A New English Renaissance

It is over 40 years since The Beatles worked together. Others, who made what I think are significant contributions to English music of the 60's and 70's have also, mostly long gone. David Bowie, Roxy Music, ABBA, Jethro Tull, Steeleye Span and Fairport Convention, Steve Winwood, Family, The Pretty Things, Led Zeppelin, Pink Floyd, Yes, to name but a few as they say, no longer produce anything of real interest, and those who are still around, quite reasonably prefer to mine their rich back catalogues. I am not talking about Rock and Roll here, or Blues, for that matter, for they are eternal. John Mayall is the same as he ever was, and Clapton and Jimmy Page and the rest still worship at his feet. It's the same with rock. Rock is rock, and it transcends time and circumstance.
But there were strands of the English Renaissance; there was Folk, which was revived due to the tenacity of people like Martin Carthy, and popularised by Richard Thompson and all those musicians who floated in and out of the bands that collectively got known as Folk Rock. Film was full of talent and depth. To see "The Servant", for example, with talent such as Dirk Bogarde, James Fox, Joseph Losey and Harold Pinter, and a score by Johnny Dankworth, was to witness the blooming of intelligent film, unfettered by the needs of commerciality, but also inventive and watchable.
But what popular music of the 60's did was to revive the Englishness of things - so much so that the Americans were affecting English accents and trying to sound like us and everyone wanted to be in London. Even Poets had number one hits in the charts. David Hockney and Peter Blake and all those trendy snappers like Terence Donovan and David Baily were shaping an era and making sure we had a visual reference to remember it by.

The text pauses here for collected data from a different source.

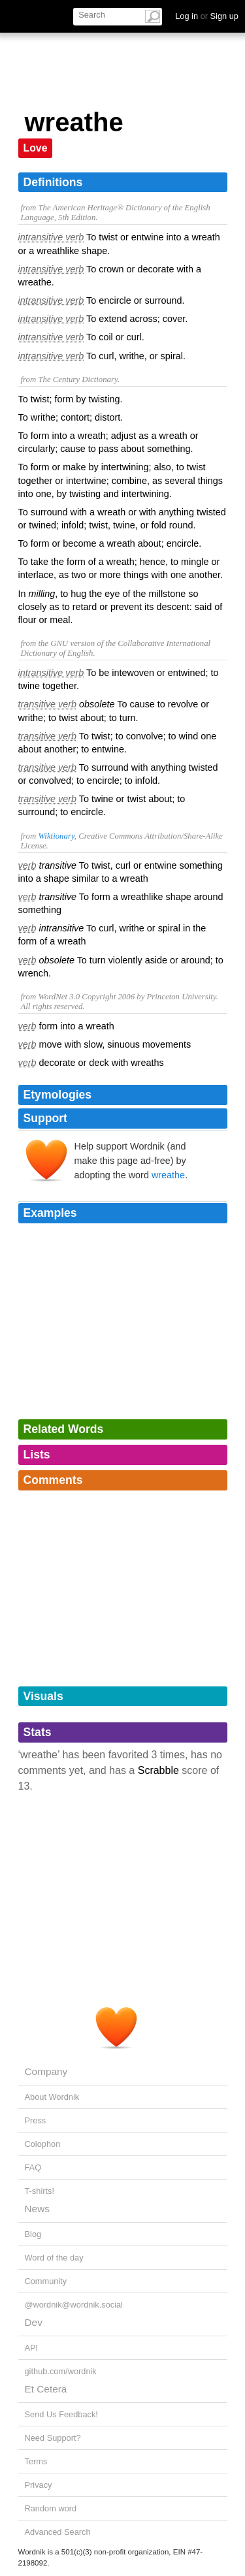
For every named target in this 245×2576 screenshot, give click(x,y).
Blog (33, 2234)
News (37, 2208)
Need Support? (53, 2438)
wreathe (168, 1175)
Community (46, 2281)
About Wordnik (52, 2097)
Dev (33, 2322)
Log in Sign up (206, 16)
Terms (36, 2461)
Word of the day (54, 2257)
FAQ (33, 2167)
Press (35, 2120)
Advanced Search (58, 2532)
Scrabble (158, 1770)
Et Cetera (46, 2388)
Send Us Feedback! (61, 2414)
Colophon (43, 2144)
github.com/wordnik (61, 2371)
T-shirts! (40, 2191)
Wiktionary (56, 836)
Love (36, 147)
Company (46, 2071)
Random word (51, 2508)
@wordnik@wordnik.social (74, 2305)
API (32, 2348)
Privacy (38, 2485)
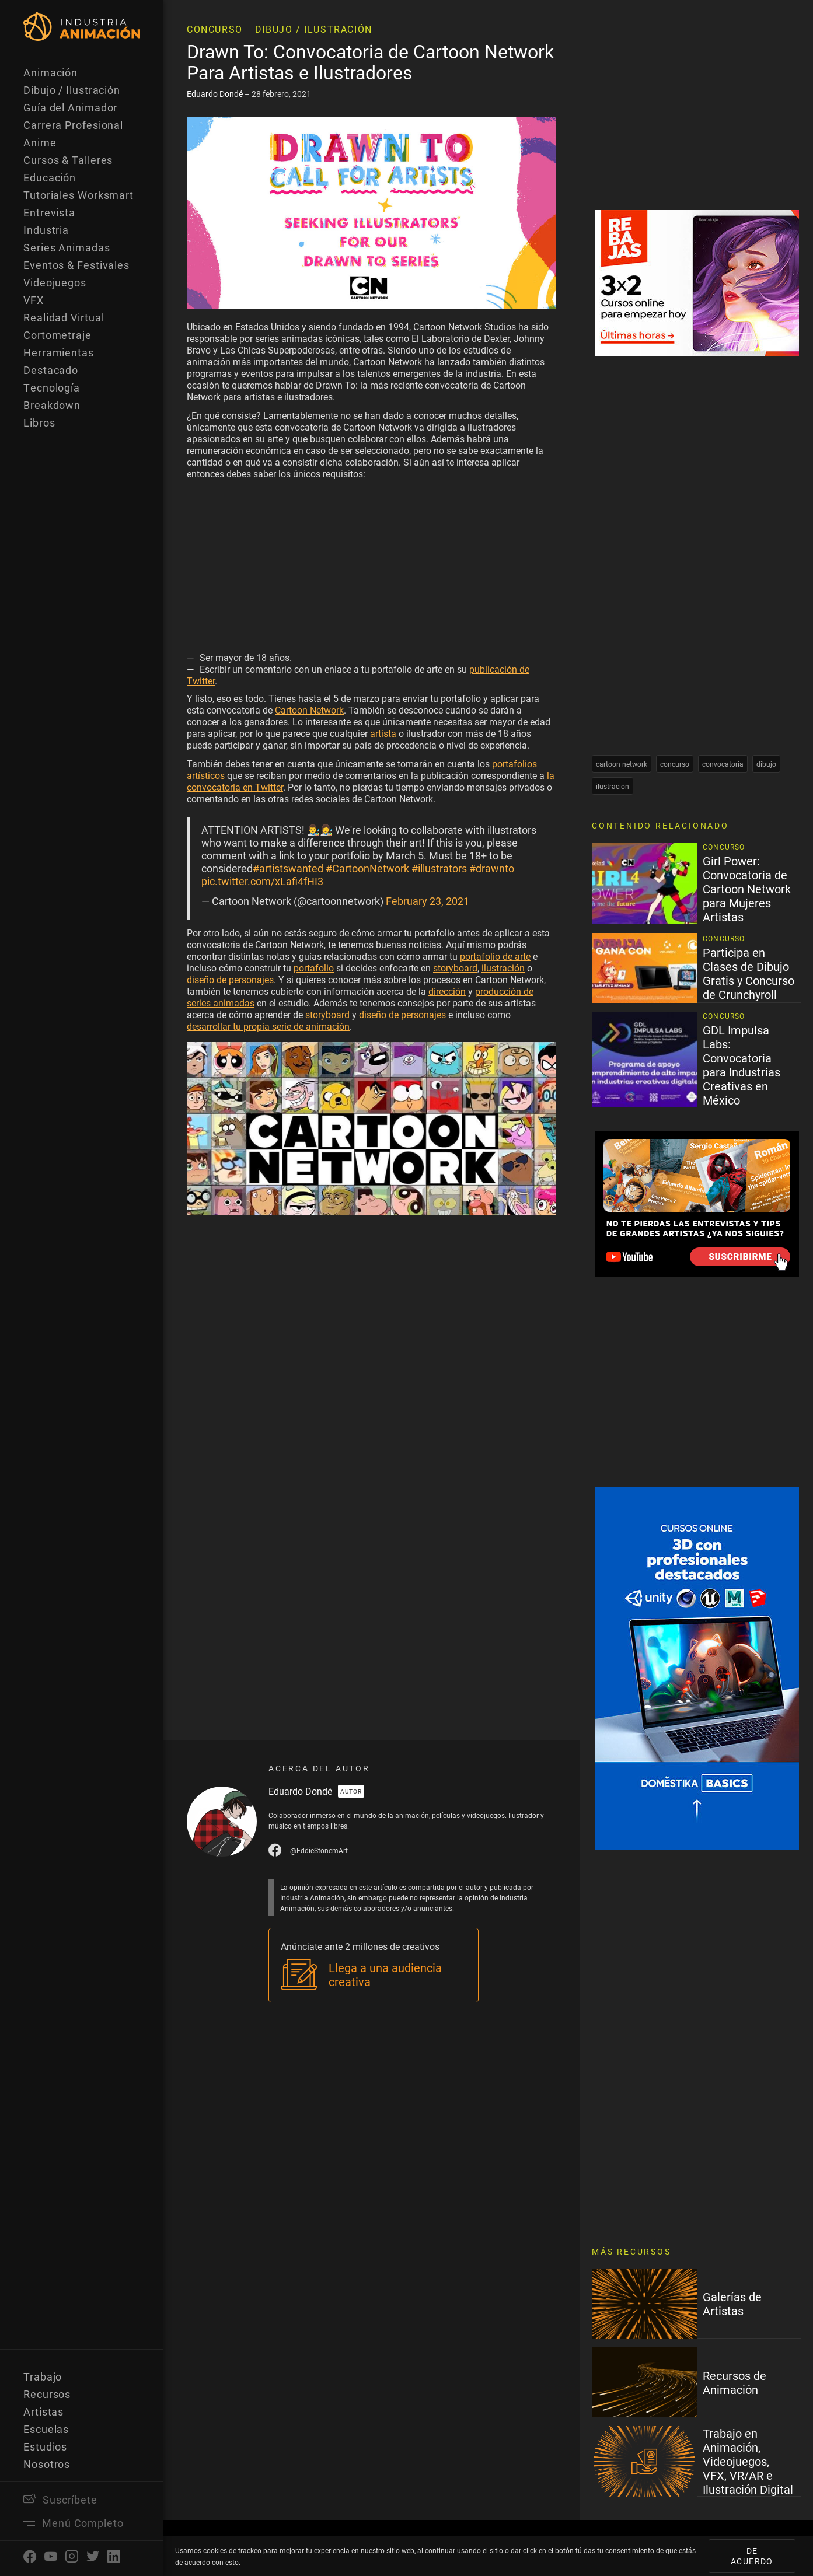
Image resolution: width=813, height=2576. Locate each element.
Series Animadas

Let's cut to today. Our art is anti-art. Our music is derivative. Our cultural and theatrical output is moribund. no British films are being made, other than those financed by America. Our theatre musicals are dire and produced for popular consumption. When was the last time you were able to spot a Playwright's name near the top of the bill? As for light entertainment, I cannot imagine any of today's stuff being repeated in 40 years time, like Morcambe and Wise is. Popular culture is not immune from the decline; Sean Connery was outfitted by Turnbull and Asser and Anthony Sinclair of Conduit Street for his Bond Films, Pierce Brosnan and Daniel Craig by Brioni, the Italian House.

It is an unassailable fact that in order to understand the zeitgeist, you need look no further than the James Bond franchise, now reaching spitting distance of its 50th year. So yeah, he had a British Car, but for some reason, you never see Bond these days, running around England. (Not since The World is Not Enough) No, even Saville Row has been eclipsed in international favour. In the old days, Cary Grant and Fred Astaire sent to Anderson and Sheppard of Saville Row for their suits. Jack Buchanan toured America but sent his shirts to London by ship, in order to get them laundered in the way he liked.

So what we need is a new English Renaissance. Something, a phenomena that will cause people once again to flock here and to copy us and our ways, since, imitation is the sincerest form of flattery. It may be that the vanguard of this Renaissance will be Comedy. English Comedy is crossing the water like a plague of frogs, but I still think it is too gutless and cynical to mean anything. English actors are in demand for American programmes, though at present, they have to pretend to be American. As for music and Fine Art, we have a long way to go.

I wonder? Can it happen? Can there be a burst of energy which again revivifies England as a cultural hypocentre?